(Data excerpts)
------------------------------------------------------------

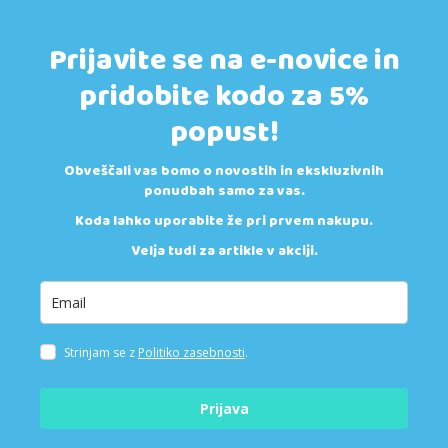
Prijavite se na e-novice in
pridobite kodo za 5%
popust!
Obveščali vas bomo o novostih in ekskluzivnih
ponudbah samo za vas.
Koda lahko uporabite že pri prvem nakupu.
Velja tudi za artikle v akciji.
Strinjam se z
Politiko zasebnosti
.
Prijava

------------------------------------------------------------

• [Exercise] Exact repetition of all entries is required. The pictures should not appear.

• [Answer]
Prijavite se na e-novice in
pridobite kodo za 5%
popust!
Obveščali vas bomo o novostih in ekskluzivnih
ponudbah samo za vas.
Koda lahko uporabite že pri prvem nakupu.
Velja tudi za artikle v akciji.
Strinjam se z
Politiko zasebnosti
.
Prijava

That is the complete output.